Die Besorgnis, die Donald Trumps Telefonat mit der Präsidentin Taiwans im Weißen Haus ausgelöst hat, hätte Josh Earnest kaum besser zum Ausdruck bringen können. Hohe Regierungsvertreter und Mitglieder des Nationalen Sicherheitsrates stünden mit chinesischen Partnern in Kontakt, um ihnen zu versichern, dass die Vereinigten Staaten an der sogenannten Ein-China-Politik festhalten, sagte Earnest, der Sprecher Präsident Obamas.
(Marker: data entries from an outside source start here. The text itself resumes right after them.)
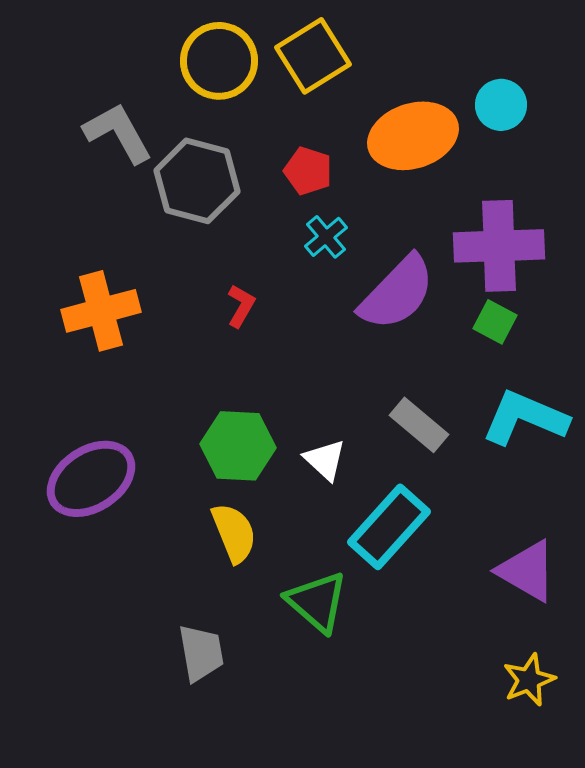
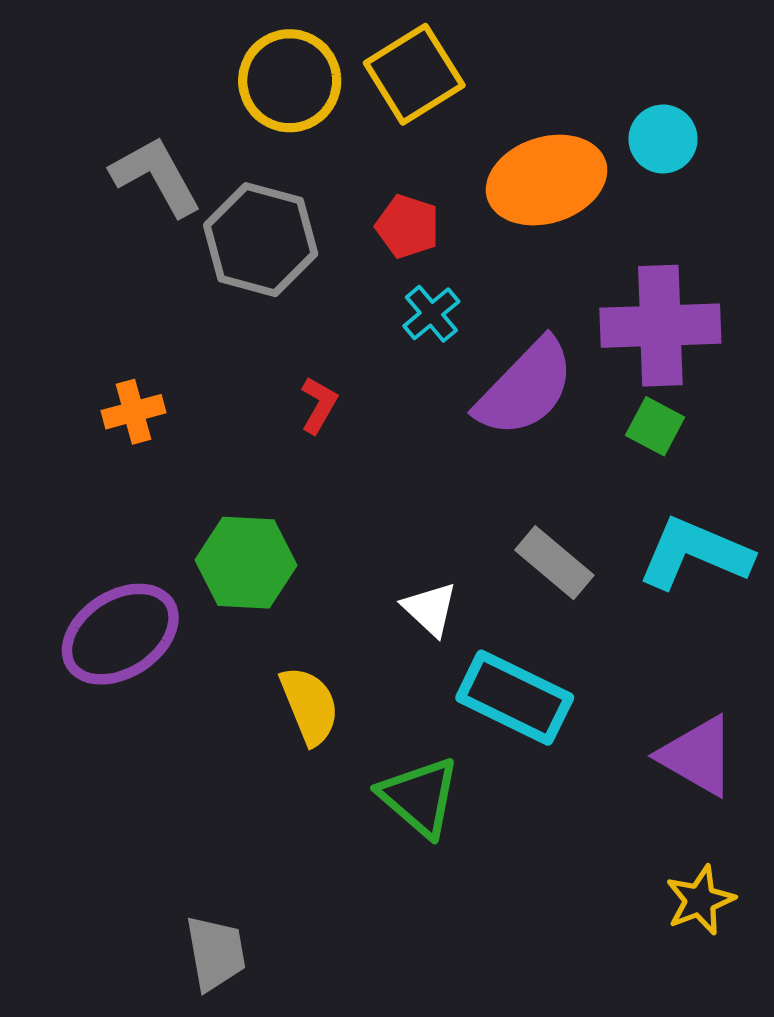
orange cross: (101, 311) -> (133, 412), size x0.6
green hexagon: (238, 446) -> (246, 563), moved
cyan rectangle: (389, 527) -> (515, 698), turned 74
gray trapezoid: (201, 653) -> (216, 953), moved

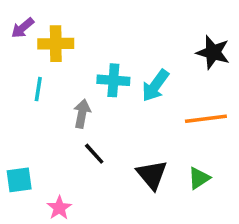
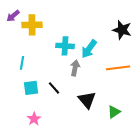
cyan line: (38, 89) -> (22, 63), moved
gray arrow: (82, 114) -> (75, 68), moved
green triangle: (199, 178) -> (114, 112), moved
cyan square: (19, 180) -> (31, 88), moved

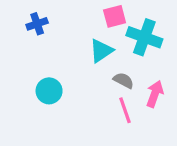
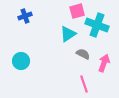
cyan circle: (49, 91) -> (21, 61), moved
pink line: (125, 110) -> (84, 84), moved

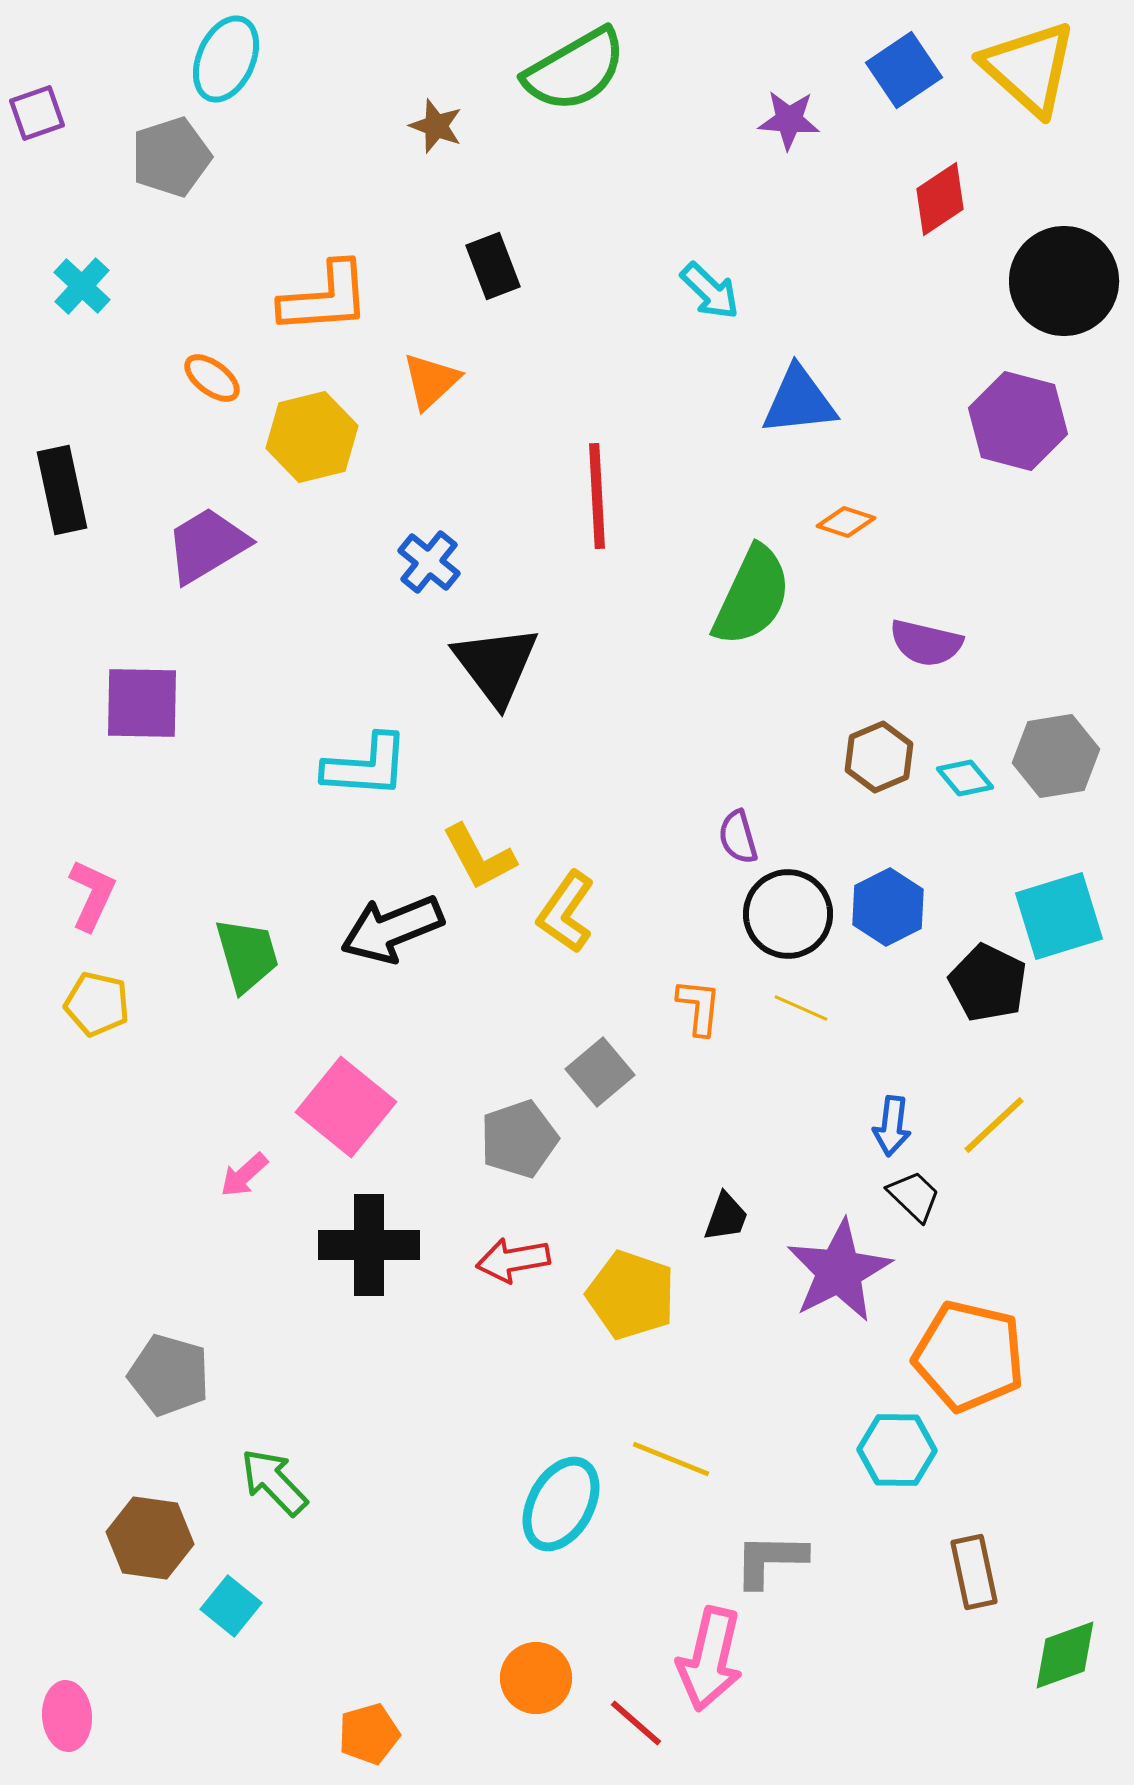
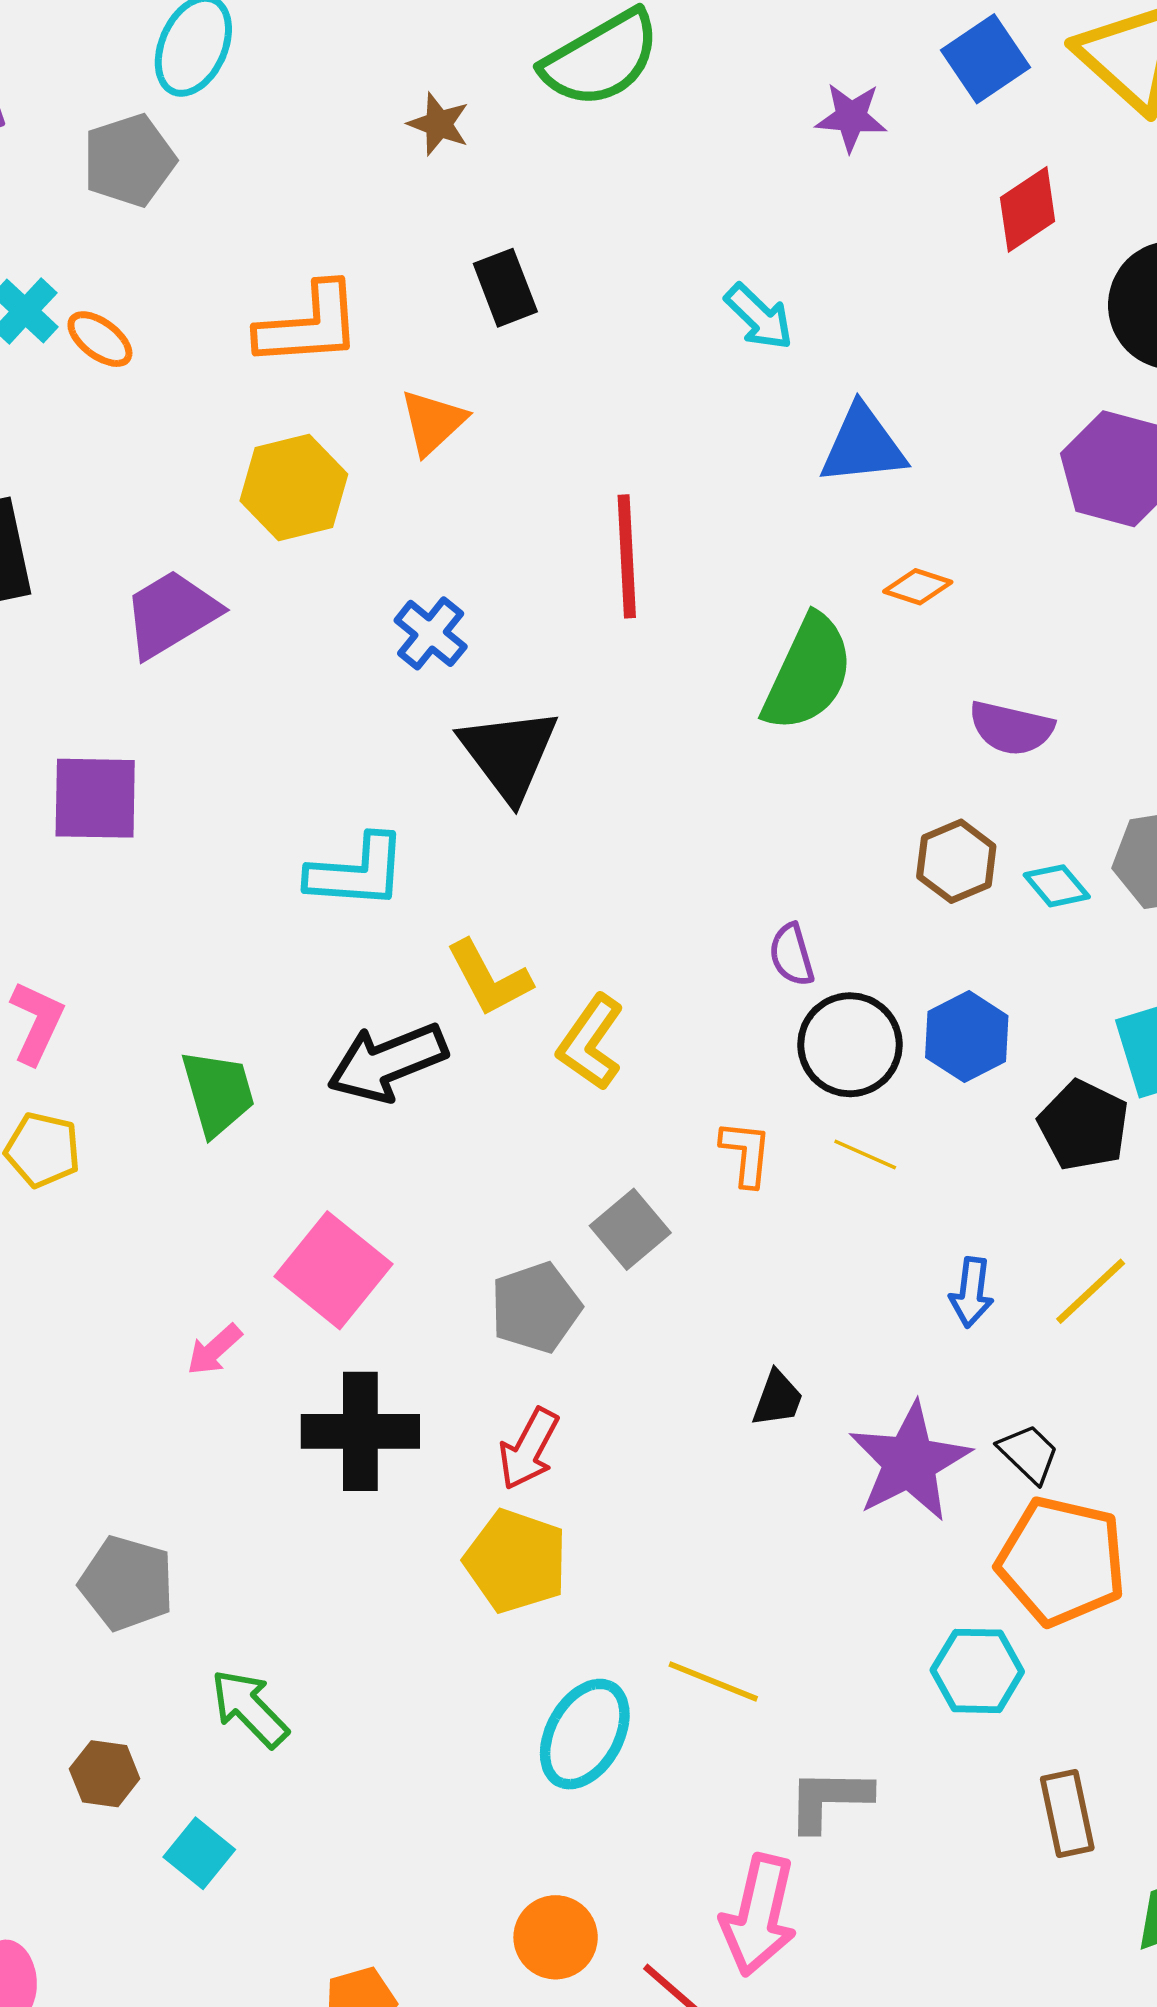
orange ellipse: (212, 378) -> (100, 339), moved
black trapezoid: (914, 1196) -> (1029, 1454), moved
red arrow: (513, 1260) -> (529, 1449), turned -52
yellow pentagon: (631, 1295) -> (516, 1561), moved
brown hexagon: (150, 1538) -> (105, 1774), size x0.7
Seit 1979 hat kein amerikanischer Präsident mehr offiziell mit einem Staatsoberhaupt Taiwans gesprochen - Tribut an die chinesische Führung, die die Insel als abtrünnige Provinz betrachtet. Peking macht seine Beziehungen zur internationalen Staatengemeinschaft und zu den Vereinigten Staaten davon abhängig, dass die Insel Taiwan politisch isoliert bleibt. In einem äußerst labilen diplomatischen Balanceakt hatte Washington vor vierzig Jahren den politischen Alleinvertretungsanspruch Pekings akzeptiert, steht aber bis heute militärisch und wirtschaftlich für die Sicherheit und Stabilität Taiwans ein. Auch das stellte Josh Earnest noch einmal klar.
Labiles Geleichgewicht in der Region
Das Telefonat mit der Präsidentin Taiwans hat nicht nur die chinesische Führung verärgert - es stellt möglicherweise auch das labile Gleichgewicht in der Region in Frage. Dafür spricht auch, dass dieses Telefonat keinesfalls nur eine Höflichkeitsgeste gegenüber Donald Trump war, wie das der designierte Vizepräsident Mike Pence darstellte. Trump habe die Glückwünsche entgegengenommen, sagte er, mehr nicht.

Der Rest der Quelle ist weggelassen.